Stored data entries:
* * * * *

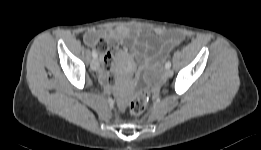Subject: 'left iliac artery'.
I'll list each match as a JSON object with an SVG mask.
<instances>
[{"mask_svg": "<svg viewBox=\"0 0 261 150\" xmlns=\"http://www.w3.org/2000/svg\"><path fill=\"white\" fill-rule=\"evenodd\" d=\"M171 67V62L170 61H167L166 63H165V68L166 69H169Z\"/></svg>", "mask_w": 261, "mask_h": 150, "instance_id": "44dca946", "label": "left iliac artery"}]
</instances>
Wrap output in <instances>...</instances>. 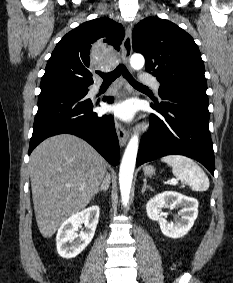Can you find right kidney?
<instances>
[{"instance_id": "obj_1", "label": "right kidney", "mask_w": 233, "mask_h": 283, "mask_svg": "<svg viewBox=\"0 0 233 283\" xmlns=\"http://www.w3.org/2000/svg\"><path fill=\"white\" fill-rule=\"evenodd\" d=\"M99 212L98 206H91L72 215L60 226L56 236V246L61 257L74 258L87 247L94 237ZM83 223L85 228L78 233Z\"/></svg>"}]
</instances>
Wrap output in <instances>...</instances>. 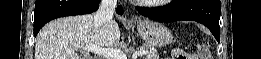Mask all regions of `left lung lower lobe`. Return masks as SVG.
Listing matches in <instances>:
<instances>
[{"label":"left lung lower lobe","instance_id":"left-lung-lower-lobe-1","mask_svg":"<svg viewBox=\"0 0 261 59\" xmlns=\"http://www.w3.org/2000/svg\"><path fill=\"white\" fill-rule=\"evenodd\" d=\"M137 11L150 19L171 22L191 20L204 24L219 42L220 0H173L160 9L137 7Z\"/></svg>","mask_w":261,"mask_h":59}]
</instances>
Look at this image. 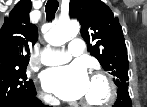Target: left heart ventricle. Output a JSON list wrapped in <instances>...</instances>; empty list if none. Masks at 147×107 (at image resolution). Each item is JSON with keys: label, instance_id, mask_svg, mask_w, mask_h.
I'll list each match as a JSON object with an SVG mask.
<instances>
[{"label": "left heart ventricle", "instance_id": "obj_1", "mask_svg": "<svg viewBox=\"0 0 147 107\" xmlns=\"http://www.w3.org/2000/svg\"><path fill=\"white\" fill-rule=\"evenodd\" d=\"M105 95V87L98 80H90L88 90L83 97V100L97 101L101 100Z\"/></svg>", "mask_w": 147, "mask_h": 107}]
</instances>
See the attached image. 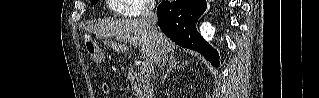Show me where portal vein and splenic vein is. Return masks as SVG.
Segmentation results:
<instances>
[{
    "label": "portal vein and splenic vein",
    "instance_id": "18ae733b",
    "mask_svg": "<svg viewBox=\"0 0 319 98\" xmlns=\"http://www.w3.org/2000/svg\"><path fill=\"white\" fill-rule=\"evenodd\" d=\"M116 39L118 40V39H121V38L117 37ZM127 41L130 44H132L133 46H137L138 45V42H136L135 40L128 39ZM141 68H142L143 72H146V73L151 72L152 69H153V63L151 61H149V60H145V61L142 62Z\"/></svg>",
    "mask_w": 319,
    "mask_h": 98
}]
</instances>
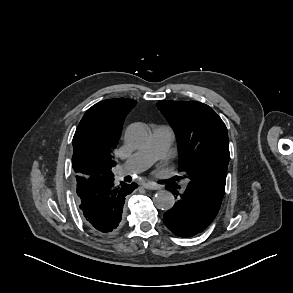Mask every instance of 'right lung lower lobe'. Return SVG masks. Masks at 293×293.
Masks as SVG:
<instances>
[{"mask_svg":"<svg viewBox=\"0 0 293 293\" xmlns=\"http://www.w3.org/2000/svg\"><path fill=\"white\" fill-rule=\"evenodd\" d=\"M114 177H76L77 201L86 225L99 234H110L123 224L125 197L138 187L136 183L115 186Z\"/></svg>","mask_w":293,"mask_h":293,"instance_id":"right-lung-lower-lobe-1","label":"right lung lower lobe"}]
</instances>
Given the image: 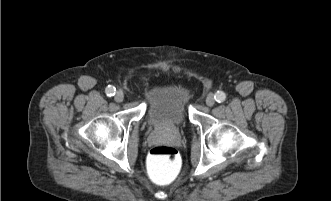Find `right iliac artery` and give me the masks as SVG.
<instances>
[{
  "mask_svg": "<svg viewBox=\"0 0 331 201\" xmlns=\"http://www.w3.org/2000/svg\"><path fill=\"white\" fill-rule=\"evenodd\" d=\"M115 91H116L115 87L110 85L105 90L107 96H113L115 94Z\"/></svg>",
  "mask_w": 331,
  "mask_h": 201,
  "instance_id": "82829eb1",
  "label": "right iliac artery"
}]
</instances>
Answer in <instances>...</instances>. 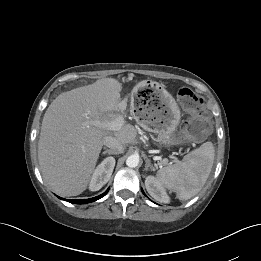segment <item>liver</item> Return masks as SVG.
Masks as SVG:
<instances>
[{
	"instance_id": "obj_1",
	"label": "liver",
	"mask_w": 261,
	"mask_h": 261,
	"mask_svg": "<svg viewBox=\"0 0 261 261\" xmlns=\"http://www.w3.org/2000/svg\"><path fill=\"white\" fill-rule=\"evenodd\" d=\"M121 83L113 78L61 93L47 108L38 142L45 182L62 196H77L89 184L103 146L113 135L121 144L134 142L137 131L124 124L110 132L100 126L119 118Z\"/></svg>"
}]
</instances>
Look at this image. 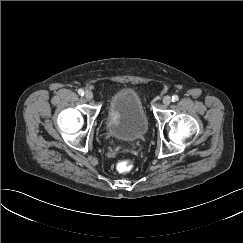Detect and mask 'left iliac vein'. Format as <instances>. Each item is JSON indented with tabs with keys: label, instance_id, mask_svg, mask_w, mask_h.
I'll return each mask as SVG.
<instances>
[{
	"label": "left iliac vein",
	"instance_id": "obj_1",
	"mask_svg": "<svg viewBox=\"0 0 243 243\" xmlns=\"http://www.w3.org/2000/svg\"><path fill=\"white\" fill-rule=\"evenodd\" d=\"M171 97L170 96H165L164 98H163V103L165 104V105H169L170 103H171Z\"/></svg>",
	"mask_w": 243,
	"mask_h": 243
}]
</instances>
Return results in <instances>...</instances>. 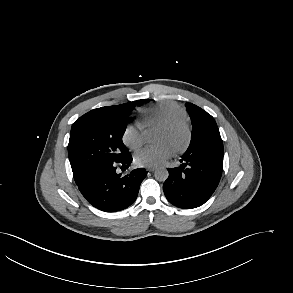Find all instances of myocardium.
<instances>
[{
	"label": "myocardium",
	"instance_id": "myocardium-1",
	"mask_svg": "<svg viewBox=\"0 0 293 293\" xmlns=\"http://www.w3.org/2000/svg\"><path fill=\"white\" fill-rule=\"evenodd\" d=\"M160 130L165 132L174 133L176 131L182 130L185 133V139L183 143L174 149L176 154L184 153L190 146L192 141V128L186 119H180L168 124L160 126Z\"/></svg>",
	"mask_w": 293,
	"mask_h": 293
}]
</instances>
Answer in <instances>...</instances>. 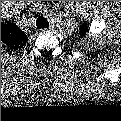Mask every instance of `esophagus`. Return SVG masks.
Wrapping results in <instances>:
<instances>
[{"mask_svg":"<svg viewBox=\"0 0 121 121\" xmlns=\"http://www.w3.org/2000/svg\"><path fill=\"white\" fill-rule=\"evenodd\" d=\"M42 31H44V32H45V31H46V29H42Z\"/></svg>","mask_w":121,"mask_h":121,"instance_id":"obj_1","label":"esophagus"}]
</instances>
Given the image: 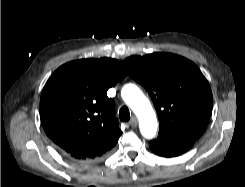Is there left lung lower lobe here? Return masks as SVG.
I'll list each match as a JSON object with an SVG mask.
<instances>
[{"label":"left lung lower lobe","instance_id":"0a47b994","mask_svg":"<svg viewBox=\"0 0 245 187\" xmlns=\"http://www.w3.org/2000/svg\"><path fill=\"white\" fill-rule=\"evenodd\" d=\"M197 139L187 138L178 140H160L150 141L151 150L159 156L176 157L185 153Z\"/></svg>","mask_w":245,"mask_h":187}]
</instances>
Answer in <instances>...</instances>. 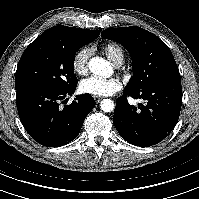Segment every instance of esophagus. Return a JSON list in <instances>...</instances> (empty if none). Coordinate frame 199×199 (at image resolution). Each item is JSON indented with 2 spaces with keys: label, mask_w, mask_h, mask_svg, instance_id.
Instances as JSON below:
<instances>
[{
  "label": "esophagus",
  "mask_w": 199,
  "mask_h": 199,
  "mask_svg": "<svg viewBox=\"0 0 199 199\" xmlns=\"http://www.w3.org/2000/svg\"><path fill=\"white\" fill-rule=\"evenodd\" d=\"M94 99H95V101H96L97 103H99V102L103 99V97L94 96Z\"/></svg>",
  "instance_id": "esophagus-1"
}]
</instances>
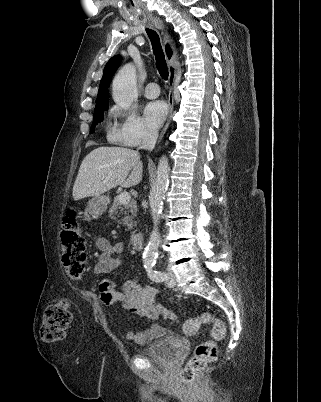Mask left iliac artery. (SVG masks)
I'll list each match as a JSON object with an SVG mask.
<instances>
[{
  "mask_svg": "<svg viewBox=\"0 0 321 402\" xmlns=\"http://www.w3.org/2000/svg\"><path fill=\"white\" fill-rule=\"evenodd\" d=\"M154 265L145 266L149 278L155 282H163L167 279V274L154 270Z\"/></svg>",
  "mask_w": 321,
  "mask_h": 402,
  "instance_id": "left-iliac-artery-1",
  "label": "left iliac artery"
}]
</instances>
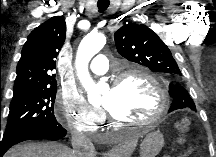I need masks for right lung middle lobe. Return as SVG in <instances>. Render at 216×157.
I'll use <instances>...</instances> for the list:
<instances>
[{
    "instance_id": "dd1d6c3e",
    "label": "right lung middle lobe",
    "mask_w": 216,
    "mask_h": 157,
    "mask_svg": "<svg viewBox=\"0 0 216 157\" xmlns=\"http://www.w3.org/2000/svg\"><path fill=\"white\" fill-rule=\"evenodd\" d=\"M56 87L23 91L13 95L3 139L41 126L58 125L54 115Z\"/></svg>"
}]
</instances>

* * * * *

§ PROMPT
Repeat word for word the lines beginning at the one with "I need masks" and ending at the final line of the records above, both included, and no others. Leave the pictures out.

§ TASK SOLUTION
I need masks for right lung middle lobe. Return as SVG in <instances>. Render at 216×157.
I'll use <instances>...</instances> for the list:
<instances>
[{
    "instance_id": "dd1d6c3e",
    "label": "right lung middle lobe",
    "mask_w": 216,
    "mask_h": 157,
    "mask_svg": "<svg viewBox=\"0 0 216 157\" xmlns=\"http://www.w3.org/2000/svg\"><path fill=\"white\" fill-rule=\"evenodd\" d=\"M56 87L23 91L13 95L3 139L41 126L58 125L54 115Z\"/></svg>"
}]
</instances>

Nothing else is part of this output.